The Omicron XBB.1.5 variant of COVID-19 does not have any mutations known to increase the severity of the virus in individuals, according to the World Health Organization (WHO).
In a risk assessment (pdf) published on Jan. 11, the health agency said that the XBB.1.5 variant “does not carry any mutation known to be associated with potential change in severity.”
“Based on its genetic characteristics and early growth rate estimates, XBB.1.5 may contribute to increases in case incidence globally,” the agency said.
However, it noted that “to date, the overall confidence in the assessment is low as growth advantage estimates are only from one country, the United States of America.”
The risk assessment comes as the Biden administration on Jan. 11 extended the COVID-19 state of emergency following consultation with public health officials.
“The COVID-19 Public Health Emergency remains in effect, and as HHS [the Department of Health and Human Services] committed to earlier, we will provide a 60-day notice to states before any possible termination or expiration,” a spokesperson for HHS told media outlets.
Wednesday’s extension means the public health emergency has been renewed every 90 days since it was first issued under the Trump administration in January 2020, when the pandemic began.
The renewal comes as the XBB.1.5 variant is fast becoming the dominant subvariant in the United States.
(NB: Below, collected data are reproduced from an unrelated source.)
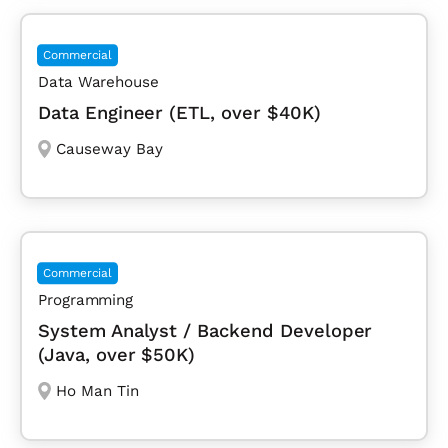
Commercial
Data Warehouse
Data Engineer (ETL, over $40K)
Causeway Bay
Commercial
Programming
System Analyst / Backend Developer
(Java, over $50K)
Ho Man Tin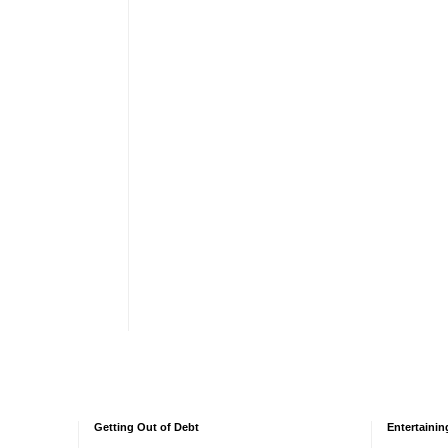
Getting Out of Debt
Entertainin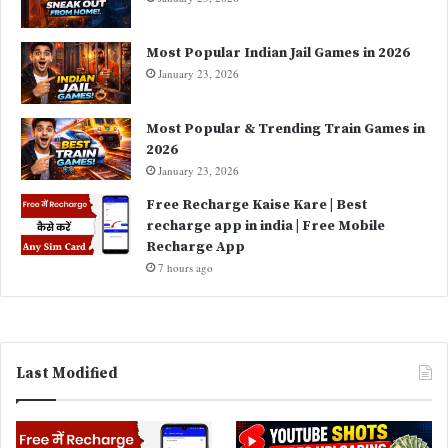
Most Popular Indian Jail Games in 2026
January 23, 2026
Most Popular & Trending Train Games in
2026
January 23, 2026
Free Recharge Kaise Kare | Best
recharge app in india | Free Mobile
Recharge App
7 hours ago
Last Modified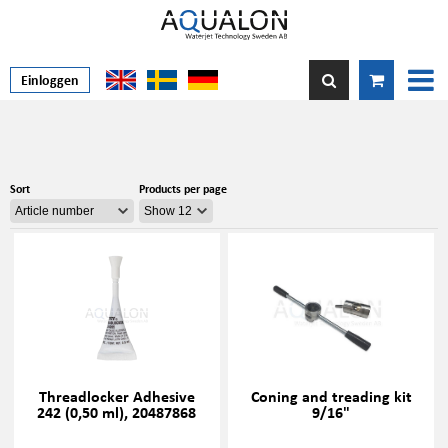
Einloggen
Sort
Products per page
Threadlocker Adhesive
Coning and treading kit
242 (0,50 ml), 20487868
9/16"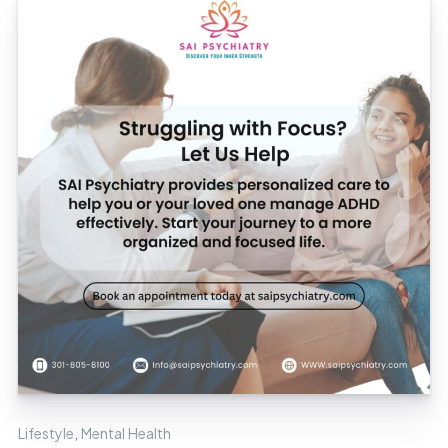
Lifestyle
,
Mental Health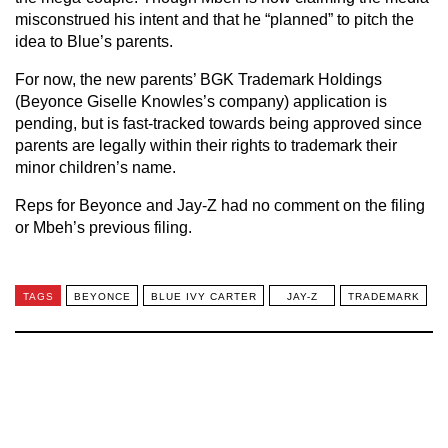
misconstrued his intent and that he “planned” to pitch the
idea to Blue’s parents.
For now, the new parents’ BGK Trademark Holdings
(Beyonce Giselle Knowles’s company) application is
pending, but is fast-tracked towards being approved since
parents are legally within their rights to trademark their
minor children’s name.
Reps for Beyonce and Jay-Z had no comment on the filing
or Mbeh’s previous filing.
TAGS
BEYONCE
BLUE IVY CARTER
JAY-Z
TRADEMARK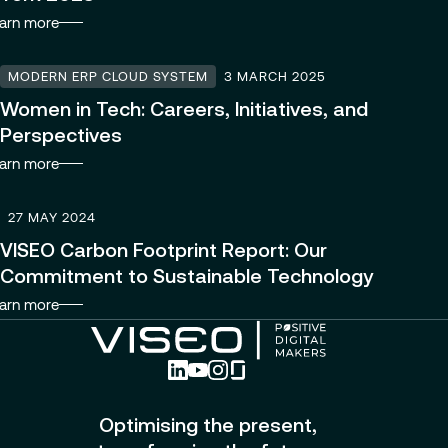
arn more
MODERN ERP CLOUD SYSTEM
3 MARCH 2025
Women in Tech: Careers, Initiatives, and
Perspectives
arn more
27 MAY 2024
VISEO Carbon Footprint Report: Our
Commitment to Sustainable Technology
arn more
Optimising the present,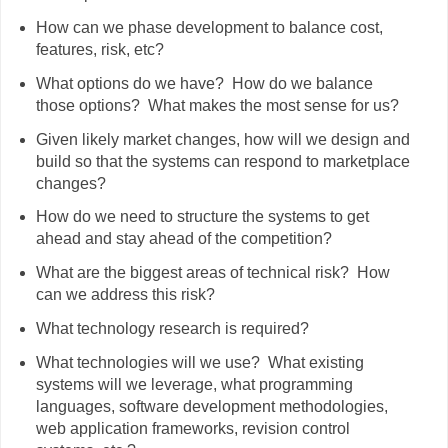
How can we phase development to balance cost,
features, risk, etc?
What options do we have? How do we balance
those options? What makes the most sense for us?
Given likely market changes, how will we design and
build so that the systems can respond to marketplace
changes?
How do we need to structure the systems to get
ahead and stay ahead of the competition?
What are the biggest areas of technical risk? How
can we address this risk?
What technology research is required?
What technologies will we use? What existing
systems will we leverage, what programming
languages, software development methodologies,
web application frameworks, revision control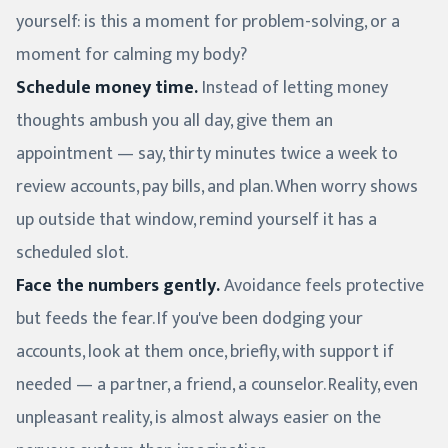
yourself: is this a moment for problem-solving, or a
moment for calming my body?
Schedule money time.
Instead of letting money
thoughts ambush you all day, give them an
appointment — say, thirty minutes twice a week to
review accounts, pay bills, and plan. When worry shows
up outside that window, remind yourself it has a
scheduled slot.
Face the numbers gently.
Avoidance feels protective
but feeds the fear. If you've been dodging your
accounts, look at them once, briefly, with support if
needed — a partner, a friend, a counselor. Reality, even
unpleasant reality, is almost always easier on the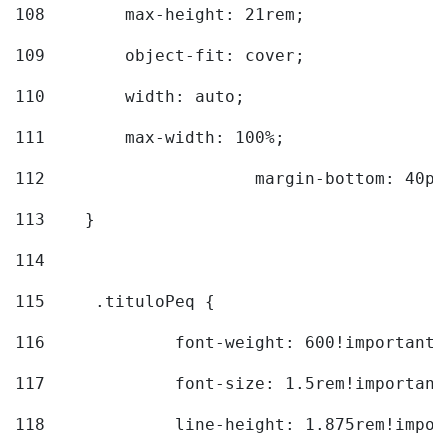
108
        max-height: 21rem; 
109
        object-fit: cover; 
110
        width: auto; 
111
        max-width: 100%; 
112
			margin-bottom: 40px
113
    } 
114
115
	.tituloPeq { 
116
		font-weight: 600!important;
117
		font-size: 1.5rem!important
118
		line-height: 1.875rem!impo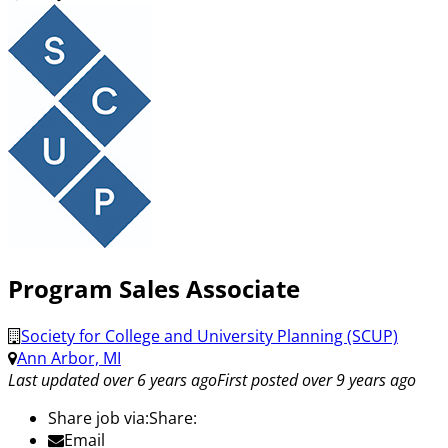
Program Sales Associate
Society for College and University Planning (SCUP)
Ann Arbor, MI
Last updated over 6 years ago
First posted over 9 years ago
Share job via:
Share:
Email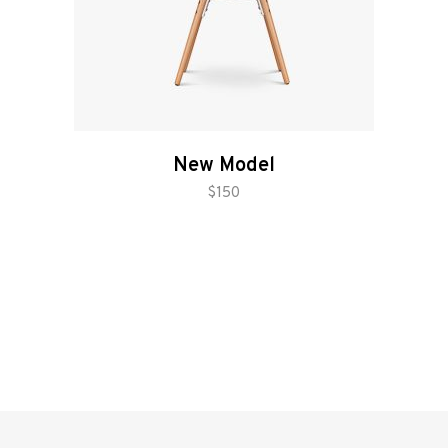
New Model
add to cart
$
150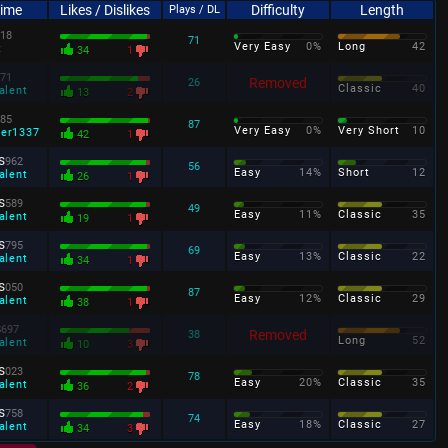
Time
Likes / Dislikes
Difficulty
Length
Plays / DL
18
71
Very Easy
0%
Long
42
t
34
1
71
Removed
26
Classic
40
alent
13
2
85
87
Very Easy
0%
Very Short
10
ter1337
42
1
s
962
56
Easy
14%
Short
12
alent
26
1
s
589
49
Easy
11%
Classic
35
alent
19
1
s
795
69
Easy
13%
Classic
22
alent
34
1
s
050
87
Easy
12%
Classic
29
alent
38
1
s
697
Removed
38
Long
52
alent
10
3
s
023
78
Easy
20%
Classic
35
alent
36
2
s
758
74
Easy
18%
Classic
27
alent
34
3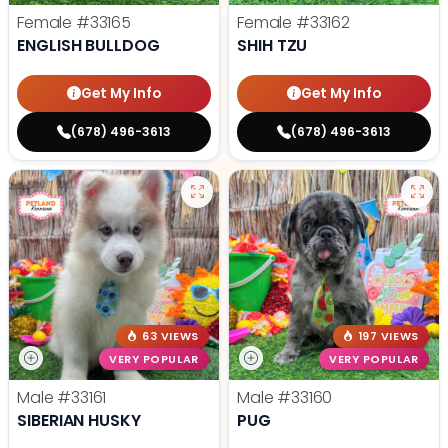
Female
#33165
Female
#33162
ENGLISH BULLDOG
SHIH TZU
Get My Info
Get My Info
(678) 496-3613
(678) 496-3613
63 VIEWS
197 VIEWS
VERY POPULAR
VERY POPULAR
Male
#33161
Male
#33160
SIBERIAN HUSKY
PUG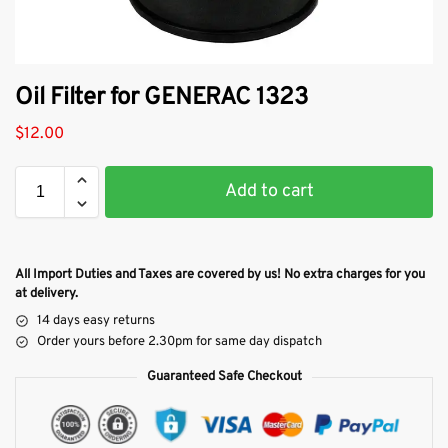
Oil Filter for GENERAC 1323
$
12.00
Add to cart
All Import Duties and Taxes are covered by us! No extra charges for you
at delivery.
14 days easy returns
Order yours before 2.30pm for same day dispatch
Guaranteed Safe Checkout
Data from the Centers for Disease Control and Prevention (CDC) show that XBB.1.5 accounted for an estimated 27.6 percent of COVID-19 cases in the country for the week ending Jan. 7.
The BQ.1.1 variant, which was first identified in September, still accounts for the largest number of cases at 34.4 percent, according to the data.
XBB.1.5 Most Resistant to Antibodies
According to the WHO’s risk assessment, XBB.1.5 is one of the COVID-19 subvariants that is most resistant to antibodies acquired from vaccination or previous infection.
“These data reported that sera (serum) from individuals with a) BA.1, b) BA.5 or c) BF.7 breakthrough infection and three doses of the inactivated vaccine (Coronavac) or d) BA.5 infection following three or four doses of mRNA vaccine (BNT162b2 or mRNA-1273) do not induce high neutralization titers against XBB.1.5,” the WHO said in its report.
While it is the most resistant to antibodies, symptoms of XBB.1.5 are thought to be similar to those of previous strains of Omicron, such as fever, headaches, and other flu-like symptoms.
Most people develop symptoms around five days after exposure to the strain, according to Andy Pekosz, a professor of molecular microbiology and immunology and co-director of Johns Hopkins Center of Excellence in Influenza Research and Surveillance.
Barbara Mahon, head of the CDC’s proposed Coronavirus and Other Respiratory Viruses Division, also told CBS News that there is no suggestion that XBB.1.5 is more severe than previous strains of Omicron.
Elsewhere, Maria Van Kerkhove, the WHO’s COVID-19 technical lead, told CNBC on Jan. 4 that while XBB.1.5 is the most transmissible version of COVID-19 yet, it doesn’t appear to increase the severity of the virus in individuals.
“The reason for this are the mutations that are within this subvariant of Omicron allowing this virus to adhere to the cell and replicate easily,” Kerkhove said. “The more this virus circulates the more opportunities it will have to change.”
While the WHO in its risk assessment said further data and laboratory testing are needed from other countries on how fast XBB.1.5 is spreading and how severe it is, researchers are still cautious about what impact the strain may have on the United States and the rest of the world.